42. Children experience difficulties different from
those of adults in benefiting from full enjoyment of their human
rights. These difficulties involve systemic problems of philosophy,
culture and understanding. They also derive from the lack of a
rights-based approach to children, ignorance among children themselves
that they are entitled to human rights protection and insufficient
meaningful participation by children in decisions that affect
them. In important respects, children are not as equal as adults,
notwithstanding the requirement in Article 2 of the CRC for the
Government to "take all appropriate measures to ensure that
the child is protected against all forms of discrimination".
Children are vulnerable to exploitation and oppression in ways
that adults are not.
43. We conclude that the Government's arguments for
further delay do not carry conviction. We
recommend that the Government declare now its commitment to the
principle of establishing a children's commissioner for England.
But we recognise that because the child
population of England is four times that of Northern Ireland,
Scotland and Wales put together, a different approach and structure
may be needed.
44. We recommend the establishment of a
children's commissioner who would be a champion for the children
of England, independent from but working closely with central
government and other agencies. The commissioner would use the
principles of the CRC as a guide and measure in considering delivery
of services to children by government and public authorities,
and would involve children as much as was appropriate in its work.
The commissioner would pursue children's interests by promotion,
advocacy and investigation. The commissioner would carefully select
issues for investigation where it was felt these could make a
difference to children, in partnership with NGOs, experts and
service providers. The commissioner should not be empowered to
investigate complaints from individual children but would be able
to work with existing advice and assistance services maintained
by other organisations to monitor policy implications of issues
raised by children.
45. We favour a separate, identifiable
champion for children. The work of the commissioner should be
grounded in the UN Convention on the Rights of the Child, but
it is clear that those who advocate the establishment of this
office want it to go wider than a purely rights-based approach,
operating as a spur to better co-ordination of children's services
and an advocate within Government of the child's viewpoint.
46. The United Nations Committee on the Rights of
the Child recently commented
Specialist independent human rights institutions
for children, ombudspersons or commissioners for children's rights
have been established in a growing number of States parties. Where
resources are limited, consideration must be given to ensuring
that the available resources are used most effectively for the
promotion and protection of everyone's human rights, including
children's; and in this context, development of a broad-based
NHRI including a specific focus on children is likely to constitute
the best approach. A broad-based National Human Rights Institution
should include within its structure either an identifiable Commissioner
specifically responsible for children's Rights or a specific section
or division responsible for Children's Rights.
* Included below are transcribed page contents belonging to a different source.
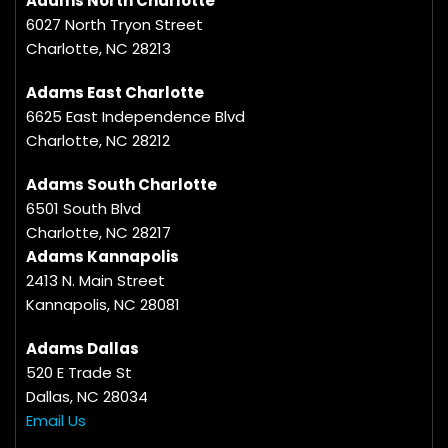
Adams North Charlotte
6027 North Tryon Street
Charlotte, NC 28213
Adams East Charlotte
6625 East Independence Blvd
Charlotte, NC 28212
Adams South Charlotte
6501 South Blvd
Charlotte, NC 28217
Adams Kannapolis
2413 N. Main Street
Kannapolis, NC 28081
Adams Dallas
520 E Trade St
Dallas, NC 28034
Email Us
It is the view of the Committee that every State
needs an independent human rights institution with responsibility
for promoting and protecting children's rights. The Committee's
principal concern is that the institution, whatever its form is
able to independently and effectively monitor, promote and protect
children's rights. It is essential that promotion and protection
of children's rights is "mainstreamed" and that all
human rights institutions existing in a country work closely together
to this end.
47. For practical reasons, as well as considerations
of principle, we consider that the children's commissioner for
England will need to be closely linked in some way with the wider
human rights commission we have already proposed in our Sixth
Report. There is the potential to make shared use of some support
services. This practical arrangement should not, in our view,
compromise the role of a commissioner as an independent champion
for the children of England.
48. That champion is not a substitute for government
mechanisms, not a replacement for NGOs, advisory services and
charities, and will not have power to usurp parents. A children's
commissioner is not the answer to all the problems children face
but it can be a channel through which the voice of children can
be heard more clearly. An independent human rights institution
for children is, we believe, a necessary catalyst for change,
not a sufficient excuse for others to neglect their responsibilities
to respect and advance the rights of the child.